Saved data entries
***
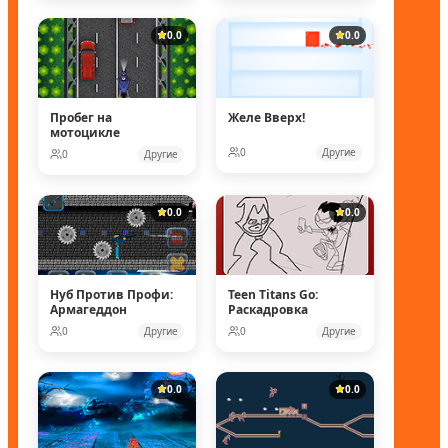
0.0
0.0
Пробег на
Желе Вверх!
мотоцикле
0
Другие
0
Другие
0.0
0.0
Нуб Против Профи:
Teen Titans Go:
Армагеддон
Раскадровка
0
Другие
0
Другие
0.0
0.0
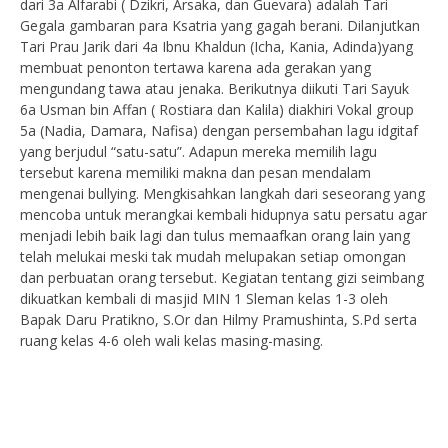
dari 3a Alfarabi ( Dzikri, Arsaka, dan Guevara) adalah Tari
Gegala gambaran para Ksatria yang gagah berani. Dilanjutkan
Tari Prau Jarik dari 4a Ibnu Khaldun (Icha, Kania, Adinda)yang
membuat penonton tertawa karena ada gerakan yang
mengundang tawa atau jenaka. Berikutnya diikuti Tari Sayuk
6a Usman bin Affan ( Rostiara dan Kalila) diakhiri Vokal group
5a (Nadia, Damara, Nafisa) dengan persembahan lagu idgitaf
yang berjudul “satu-satu”. Adapun mereka memilih lagu
tersebut karena memiliki makna dan pesan mendalam
mengenai bullying. Mengkisahkan langkah dari seseorang yang
mencoba untuk merangkai kembali hidupnya satu persatu agar
menjadi lebih baik lagi dan tulus memaafkan orang lain yang
telah melukai meski tak mudah melupakan setiap omongan
dan perbuatan orang tersebut. Kegiatan tentang gizi seimbang
dikuatkan kembali di masjid MIN 1 Sleman kelas 1-3 oleh
Bapak Daru Pratikno, S.Or dan Hilmy Pramushinta, S.Pd serta
ruang kelas 4-6 oleh wali kelas masing-masing.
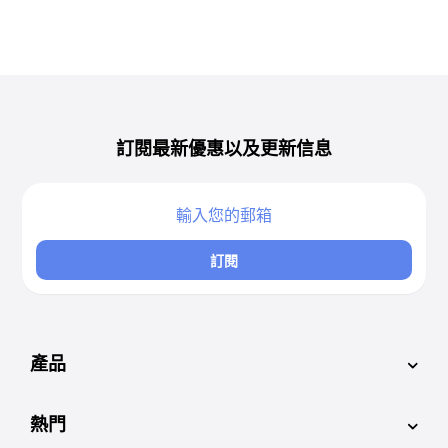
訂閱最新優惠以及更新信息
訂閱
產品
熱門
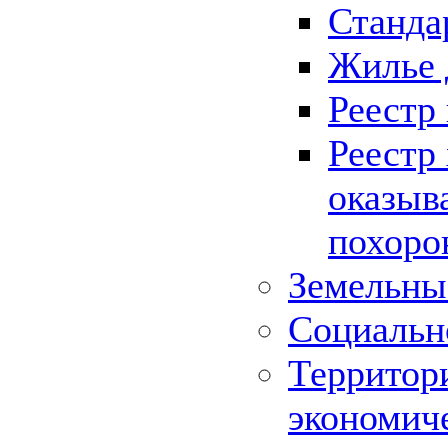
Станда
Жилье 
Реестр
Реестр
оказыв
похоро
Земельны
Социальн
Территор
экономич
***
| Aim of the task |
Leave out the pictures and output the rest of the records exactly.

| Exercise solution |
0.0
0.0
Пробег на
Желе Вверх!
мотоцикле
0
Другие
0
Другие
0.0
0.0
Нуб Против Профи:
Teen Titans Go:
Армагеддон
Раскадровка
0
Другие
0
Другие
0.0
0.0
dari 3a Alfarabi ( Dzikri, Arsaka, dan Guevara) adalah Tari
Gegala gambaran para Ksatria yang gagah berani. Dilanjutkan
Tari Prau Jarik dari 4a Ibnu Khaldun (Icha, Kania, Adinda)yang
membuat penonton tertawa karena ada gerakan yang
mengundang tawa atau jenaka. Berikutnya diikuti Tari Sayuk
6a Usman bin Affan ( Rostiara dan Kalila) diakhiri Vokal group
5a (Nadia, Damara, Nafisa) dengan persembahan lagu idgitaf
yang berjudul “satu-satu”. Adapun mereka memilih lagu
tersebut karena memiliki makna dan pesan mendalam
mengenai bullying. Mengkisahkan langkah dari seseorang yang
mencoba untuk merangkai kembali hidupnya satu persatu agar
menjadi lebih baik lagi dan tulus memaafkan orang lain yang
telah melukai meski tak mudah melupakan setiap omongan
dan perbuatan orang tersebut. Kegiatan tentang gizi seimbang
dikuatkan kembali di masjid MIN 1 Sleman kelas 1-3 oleh
Bapak Daru Pratikno, S.Or dan Hilmy Pramushinta, S.Pd serta
ruang kelas 4-6 oleh wali kelas masing-masing.
訂閱最新優惠以及更新信息
訂閱
產品
熱門
Станда
Жилье 
Реестр
Реестр
оказыв
похоро
Земельны
Социальн
Территор
экономич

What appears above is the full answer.